■ Work request ■
Please show every line in the entries below that includes the word "валерьянку".

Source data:
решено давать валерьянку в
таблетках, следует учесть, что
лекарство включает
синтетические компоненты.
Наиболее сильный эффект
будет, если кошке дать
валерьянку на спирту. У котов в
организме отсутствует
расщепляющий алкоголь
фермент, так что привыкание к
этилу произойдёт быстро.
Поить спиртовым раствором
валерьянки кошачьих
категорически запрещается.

■ Written response ■
решено давать валерьянку в
валерьянку на спирту. У котов в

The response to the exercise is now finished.